Campus & Community

The Big Picture: A snapshot of the Harvard Community

3 min read

Bob Collins, massage therapist

Bob Collins He is quiet and unassuming, but massage therapist Bob Collins attracts a lot of attention as he walks through a Holyoke Center administrative office. A chorus of unsolicited praise pours from offices: “He’s amazing.” “The best.” “One touch and I was hooked.”

Collins offers massages to the Harvard community four days a week through the Center for Wellness and Health Communication of University Health Services. Students, faculty, and administrators come to him in equal measure to treat specific injuries or to boost their overall health and relaxation.

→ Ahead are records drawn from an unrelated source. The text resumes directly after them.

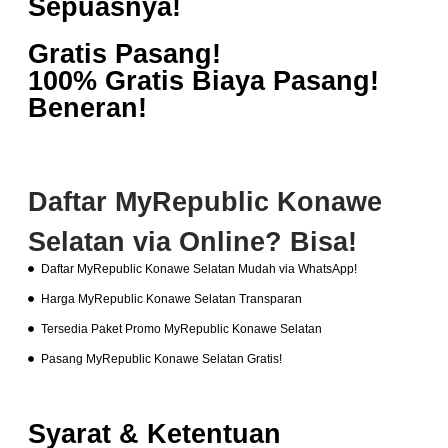
Sepuasnya!
Gratis Pasang!
100% Gratis Biaya Pasang!
Beneran!
Daftar MyRepublic Konawe
Selatan via Online? Bisa!
Daftar MyRepublic Konawe Selatan Mudah via WhatsApp!
Harga MyRepublic Konawe Selatan Transparan
Tersedia Paket Promo MyRepublic Konawe Selatan
Pasang MyRepublic Konawe Selatan Gratis!
Syarat & Ketentuan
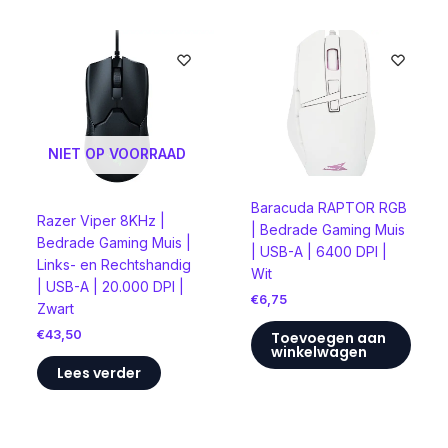
NIET OP VOORRAAD
Baracuda RAPTOR RGB
Razer Viper 8KHz |
| Bedrade Gaming Muis
Bedrade Gaming Muis |
| USB-A | 6400 DPI |
Links- en Rechtshandig
Wit
| USB-A | 20.000 DPI |
€
6,75
Zwart
€
43,50
Toevoegen aan
winkelwagen
Lees verder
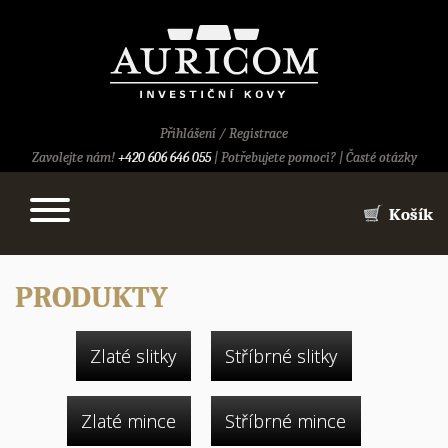
Přihlášení
/
Registrace
Zavolejte nám!
+420 606 646 055
|
Potřebujete pomoci?
|
Časté otázky
Košík
PRODUKTY
Zlaté slitky
Stříbrné slitky
Zlaté mince
Stříbrné mince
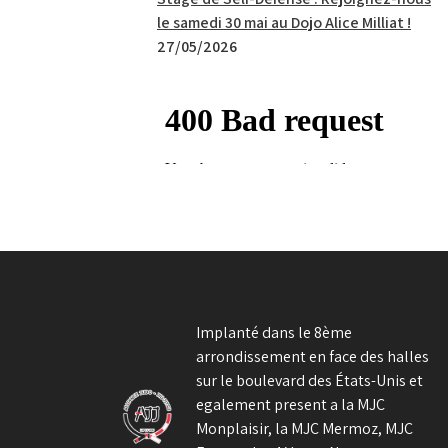
le samedi 30 mai au Dojo Alice Milliat !
27/05/2026
Implanté dans le 8ème
arrondissement en face des halles
sur le boulevard des États-Unis et
egalement present a la MJC
Monplaisir, la MJC Mermoz, MJC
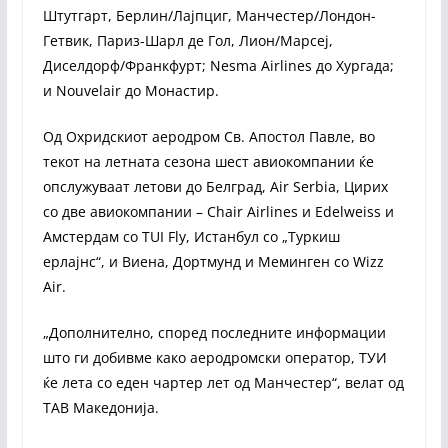
Штутгарт, Берлин/Лајпциг, Манчестер/Лондон-
Гетвик, Париз-Шарл де Гол, Лион/Марсеј,
Диселдорф/Франкфурт; Nesma Airlines до Хургада;
и Nouvelair до Монастир.
Од Охридскиот аеродром Св. Апостол Павле, во
текот на летната сезона шест авиокомпании ќе
опслужуваат летови до Белград, Air Serbia, Цирих
со две авиокомпании – Chair Airlines и Edelweiss и
Амстердам со TUI Fly, Истанбул со „Туркиш
ерлајнс“, и Виена, Дортмунд и Меминген со Wizz
Air.
„Дополнително, според последните информации
што ги добивме како аеродромски оператор, ТУИ
ќе лета со еден чартер лет од Манчестер“, велат од
ТАВ Македонија.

From stressed-out students to knotted-up administrators, from weekend warriors to marathon runners and even a professional skateboarder, Collins has seen — and touched — it all. “The most unifying thing is their individuality, their uniqueness,” he says of his Harvard clients. “It’s what makes the job exciting.”

Collins, who has practiced for five years, came to massage therapy after holding a variety of jobs, including stonemason, truck driver, and short-order cook. “If you can do it with your hands, I’ve done it,” he says. Falling down a flight of stairs landed him on a massage therapist’s table and sparked a career change.

Collins credits his training, two years at the Muscular Therapy Institute in Cambridge, with providing him the solid technique that keeps him injury-free despite the physical nature of his work. “Doing the work is very much like a dance,” he says. “You’re using your body weight, you’re staying in motion throughout, you’re not standing still.”

Still, he puts himself on the table every other week, either swapping with colleagues or going “incognito” to a new massage therapist. “I like to borrow or just outright steal techniques of theirs,” he admits, although the signature touch he’s developed won’t change much.

Collins’ assessment of the Harvard body is generally positive. Repetitive stress injuries are the most common complaint, he says, calling the computer “one of the three things not designed for humans” (coach seats on airplanes and women’s shoes are the other offenders).

“People here are a lot more aware of their bodies” than the general public, he says. “My clients have always been very interested and involved in their recovery, which makes my work a whole lot easier. And a lot more fun.”